*BRIEF:*
Restate, word for word and with no pictures, the stretch of lines in the data below that begins at the line with "and damage that could" and ends at the line with "ensuring visitors are", inclusive.

******************************

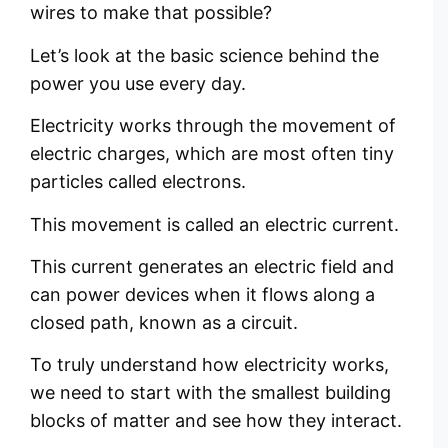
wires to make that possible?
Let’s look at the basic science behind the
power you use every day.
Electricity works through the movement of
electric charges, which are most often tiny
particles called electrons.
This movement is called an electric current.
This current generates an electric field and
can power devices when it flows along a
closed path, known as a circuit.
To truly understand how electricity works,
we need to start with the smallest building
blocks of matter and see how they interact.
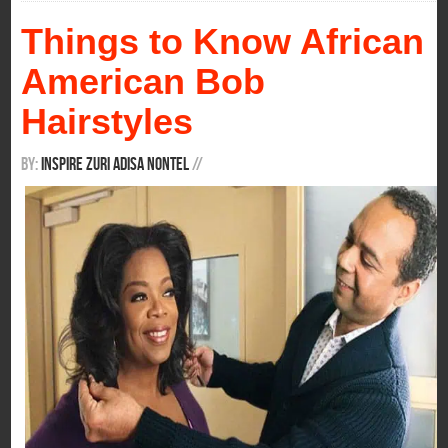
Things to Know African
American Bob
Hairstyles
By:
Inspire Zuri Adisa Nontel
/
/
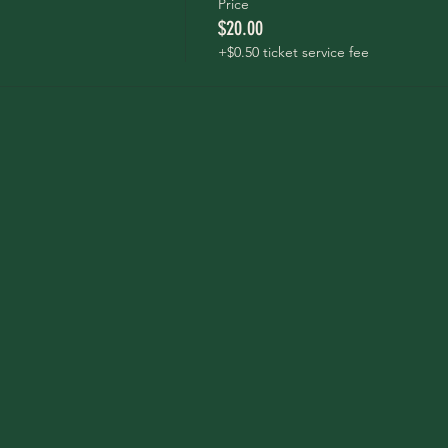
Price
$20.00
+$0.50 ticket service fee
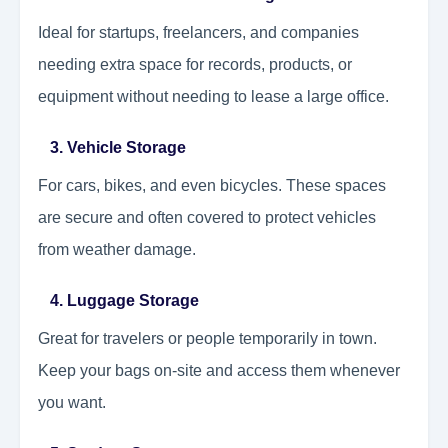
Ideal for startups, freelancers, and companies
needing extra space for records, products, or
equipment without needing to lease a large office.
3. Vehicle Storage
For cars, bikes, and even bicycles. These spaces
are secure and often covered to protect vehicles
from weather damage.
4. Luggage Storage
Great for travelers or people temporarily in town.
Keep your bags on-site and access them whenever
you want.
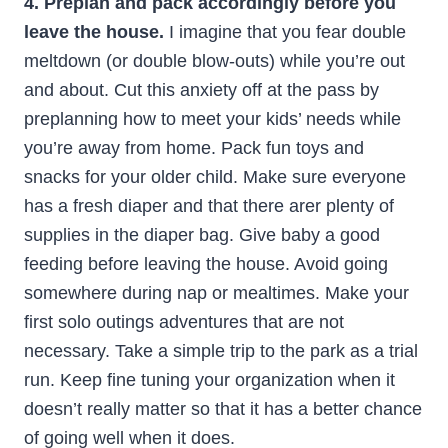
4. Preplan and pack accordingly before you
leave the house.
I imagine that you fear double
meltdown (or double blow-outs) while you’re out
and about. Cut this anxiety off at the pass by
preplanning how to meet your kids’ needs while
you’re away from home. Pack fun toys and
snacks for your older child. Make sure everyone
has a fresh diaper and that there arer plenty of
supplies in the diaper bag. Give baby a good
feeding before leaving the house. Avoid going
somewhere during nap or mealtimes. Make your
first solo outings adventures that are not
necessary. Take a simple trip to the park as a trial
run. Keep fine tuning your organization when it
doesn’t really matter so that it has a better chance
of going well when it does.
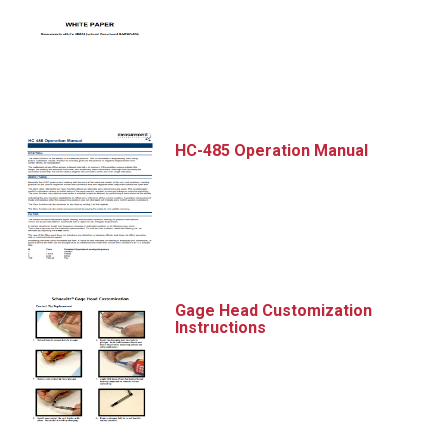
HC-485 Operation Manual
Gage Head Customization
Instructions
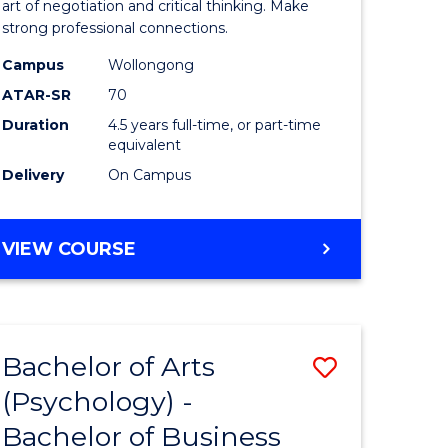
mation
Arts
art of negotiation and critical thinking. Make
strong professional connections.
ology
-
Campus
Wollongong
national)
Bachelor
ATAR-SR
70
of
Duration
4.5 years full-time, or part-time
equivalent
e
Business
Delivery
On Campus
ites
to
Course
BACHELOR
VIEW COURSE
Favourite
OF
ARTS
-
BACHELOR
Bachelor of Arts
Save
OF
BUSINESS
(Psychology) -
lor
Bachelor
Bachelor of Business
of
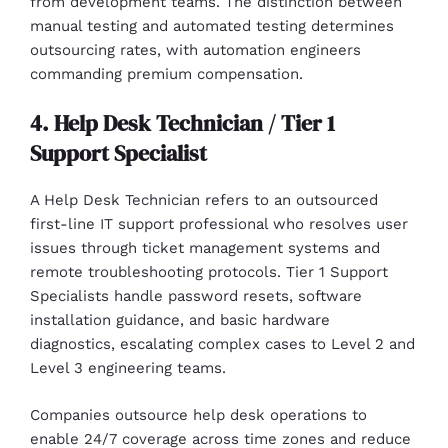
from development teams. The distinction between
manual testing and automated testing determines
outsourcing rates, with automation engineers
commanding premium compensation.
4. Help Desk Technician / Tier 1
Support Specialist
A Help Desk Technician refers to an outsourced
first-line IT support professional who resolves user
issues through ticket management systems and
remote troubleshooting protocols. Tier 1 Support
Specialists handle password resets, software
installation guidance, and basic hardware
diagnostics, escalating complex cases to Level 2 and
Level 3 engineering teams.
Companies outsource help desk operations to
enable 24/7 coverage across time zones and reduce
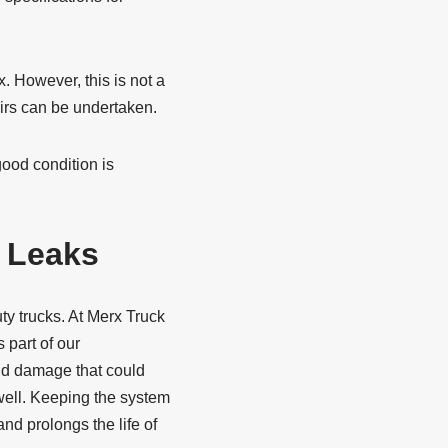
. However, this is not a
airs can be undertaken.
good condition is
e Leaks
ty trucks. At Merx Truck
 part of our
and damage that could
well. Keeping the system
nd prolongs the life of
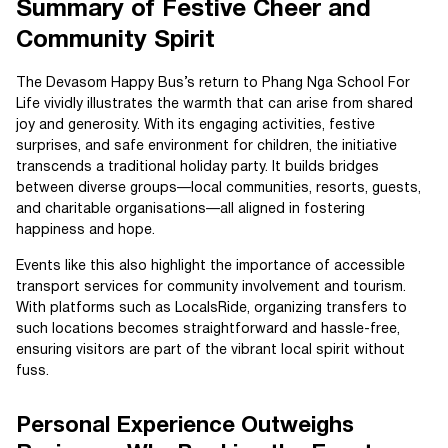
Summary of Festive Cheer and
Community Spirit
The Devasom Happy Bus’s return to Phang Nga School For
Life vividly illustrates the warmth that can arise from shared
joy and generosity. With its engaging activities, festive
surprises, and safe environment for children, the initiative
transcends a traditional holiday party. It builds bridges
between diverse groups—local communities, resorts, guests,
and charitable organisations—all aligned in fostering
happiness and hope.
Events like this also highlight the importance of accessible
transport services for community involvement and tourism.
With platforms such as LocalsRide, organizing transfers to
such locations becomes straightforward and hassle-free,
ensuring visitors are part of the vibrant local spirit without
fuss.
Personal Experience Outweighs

******************************

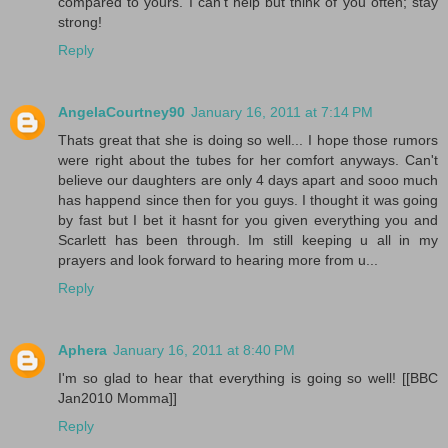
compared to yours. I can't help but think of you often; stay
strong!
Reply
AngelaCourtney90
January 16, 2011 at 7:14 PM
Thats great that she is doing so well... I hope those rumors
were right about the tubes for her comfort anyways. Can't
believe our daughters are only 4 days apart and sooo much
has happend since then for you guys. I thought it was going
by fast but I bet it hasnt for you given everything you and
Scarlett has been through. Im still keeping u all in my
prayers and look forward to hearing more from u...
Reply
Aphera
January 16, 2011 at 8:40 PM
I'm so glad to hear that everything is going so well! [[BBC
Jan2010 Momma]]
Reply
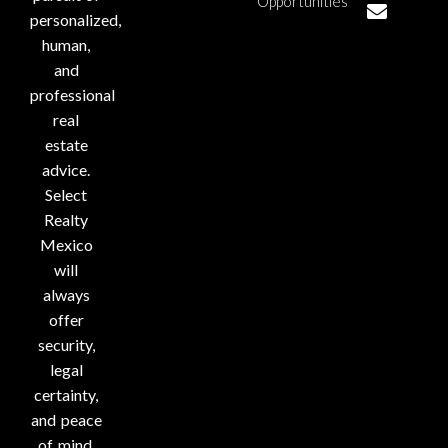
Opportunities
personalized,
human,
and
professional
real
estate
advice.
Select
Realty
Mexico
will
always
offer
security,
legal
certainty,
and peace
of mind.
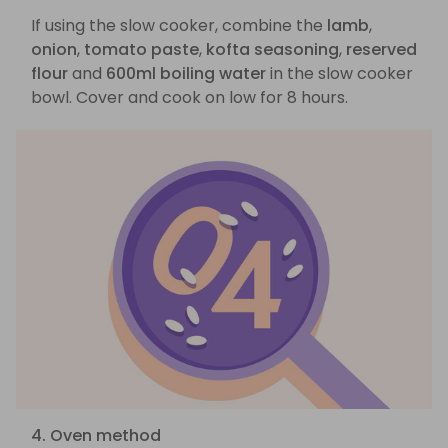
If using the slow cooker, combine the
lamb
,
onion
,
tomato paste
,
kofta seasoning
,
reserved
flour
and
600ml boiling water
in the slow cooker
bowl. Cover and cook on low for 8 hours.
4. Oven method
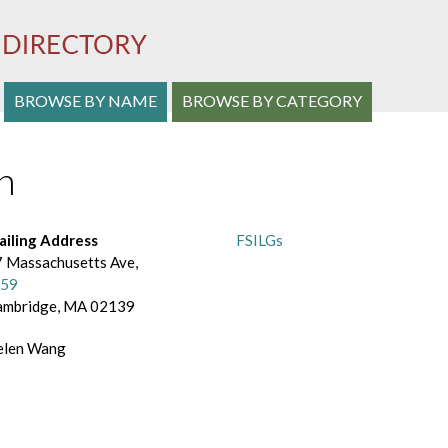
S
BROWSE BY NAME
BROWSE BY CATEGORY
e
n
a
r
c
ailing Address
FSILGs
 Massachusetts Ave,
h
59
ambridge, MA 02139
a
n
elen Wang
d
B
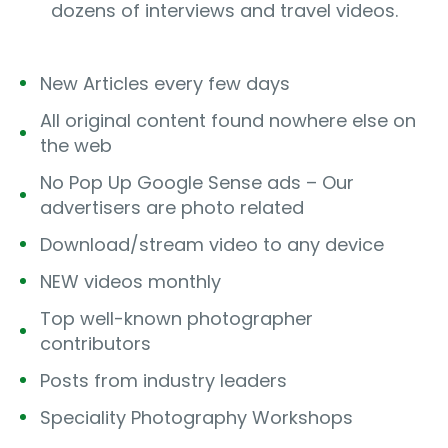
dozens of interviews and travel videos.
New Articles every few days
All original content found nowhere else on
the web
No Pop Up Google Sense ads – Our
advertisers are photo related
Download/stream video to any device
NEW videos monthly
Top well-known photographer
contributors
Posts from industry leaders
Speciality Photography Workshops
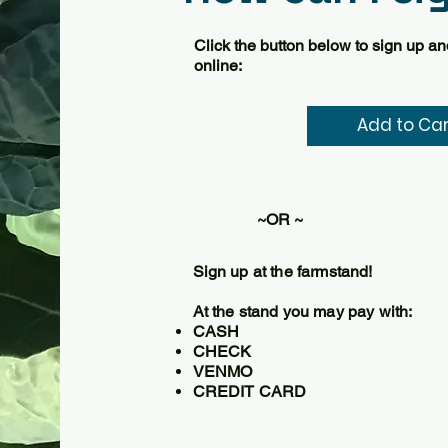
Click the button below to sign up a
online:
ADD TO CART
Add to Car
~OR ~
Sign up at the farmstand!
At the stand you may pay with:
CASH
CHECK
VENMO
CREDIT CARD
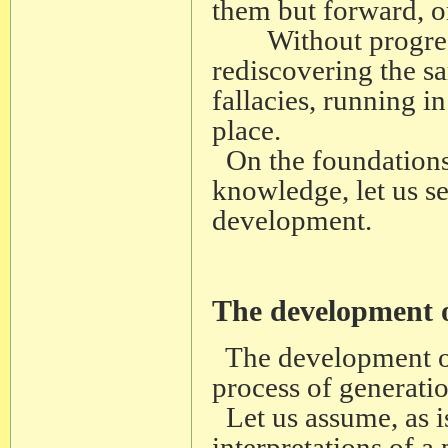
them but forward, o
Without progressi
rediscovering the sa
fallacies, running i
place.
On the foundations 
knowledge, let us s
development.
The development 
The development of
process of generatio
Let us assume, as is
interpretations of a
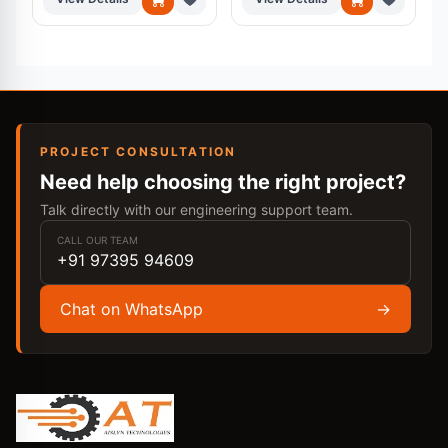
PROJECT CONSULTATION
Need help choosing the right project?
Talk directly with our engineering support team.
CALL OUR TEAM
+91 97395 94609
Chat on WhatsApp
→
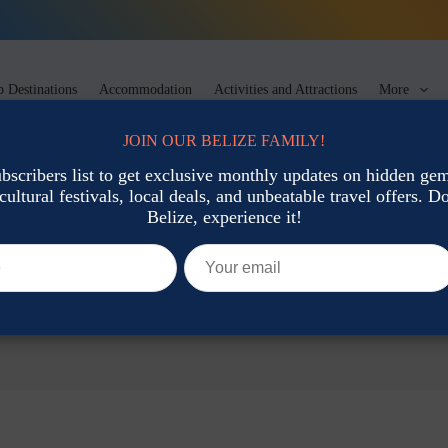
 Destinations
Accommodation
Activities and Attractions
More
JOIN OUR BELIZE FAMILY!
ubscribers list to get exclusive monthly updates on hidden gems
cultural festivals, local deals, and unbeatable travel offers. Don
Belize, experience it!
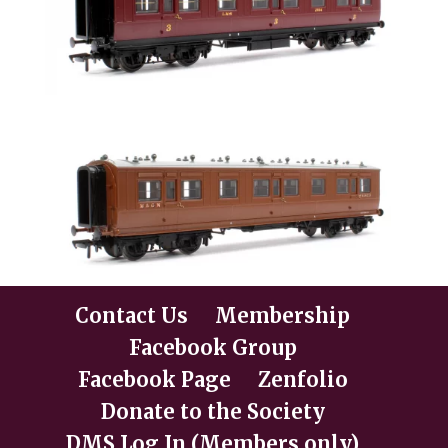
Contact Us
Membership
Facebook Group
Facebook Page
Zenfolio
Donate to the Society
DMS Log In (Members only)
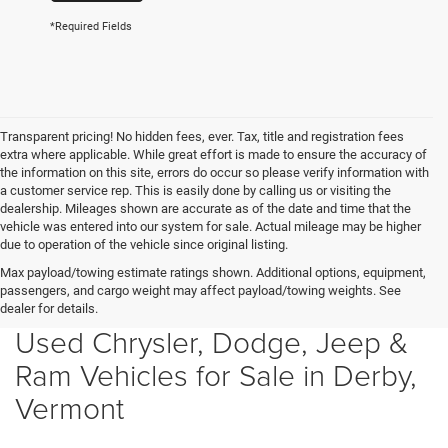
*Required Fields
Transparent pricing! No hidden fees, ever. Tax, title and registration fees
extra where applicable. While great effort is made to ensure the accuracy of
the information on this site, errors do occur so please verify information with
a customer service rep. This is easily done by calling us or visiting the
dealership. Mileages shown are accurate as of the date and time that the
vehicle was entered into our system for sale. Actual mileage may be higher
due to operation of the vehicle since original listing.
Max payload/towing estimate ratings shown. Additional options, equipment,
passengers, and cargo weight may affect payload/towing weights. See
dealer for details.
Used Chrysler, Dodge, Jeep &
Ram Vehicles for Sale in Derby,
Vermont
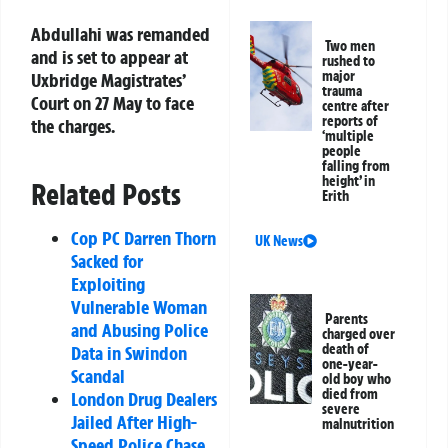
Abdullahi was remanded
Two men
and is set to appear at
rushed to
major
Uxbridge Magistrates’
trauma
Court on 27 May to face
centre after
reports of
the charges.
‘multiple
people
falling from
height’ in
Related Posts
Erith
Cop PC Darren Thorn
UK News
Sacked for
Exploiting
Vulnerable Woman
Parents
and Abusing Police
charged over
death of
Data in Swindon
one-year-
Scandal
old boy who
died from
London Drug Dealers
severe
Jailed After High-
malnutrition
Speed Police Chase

******************************

*RESULT:*
and damage that could
well. Keeping the system
nd prolongs the life of
Summary of Festive Cheer and
Community Spirit
The Devasom Happy Bus’s return to Phang Nga School For
Life vividly illustrates the warmth that can arise from shared
joy and generosity. With its engaging activities, festive
surprises, and safe environment for children, the initiative
transcends a traditional holiday party. It builds bridges
between diverse groups—local communities, resorts, guests,
and charitable organisations—all aligned in fostering
happiness and hope.
Events like this also highlight the importance of accessible
transport services for community involvement and tourism.
With platforms such as LocalsRide, organizing transfers to
such locations becomes straightforward and hassle-free,
ensuring visitors are part of the vibrant local spirit without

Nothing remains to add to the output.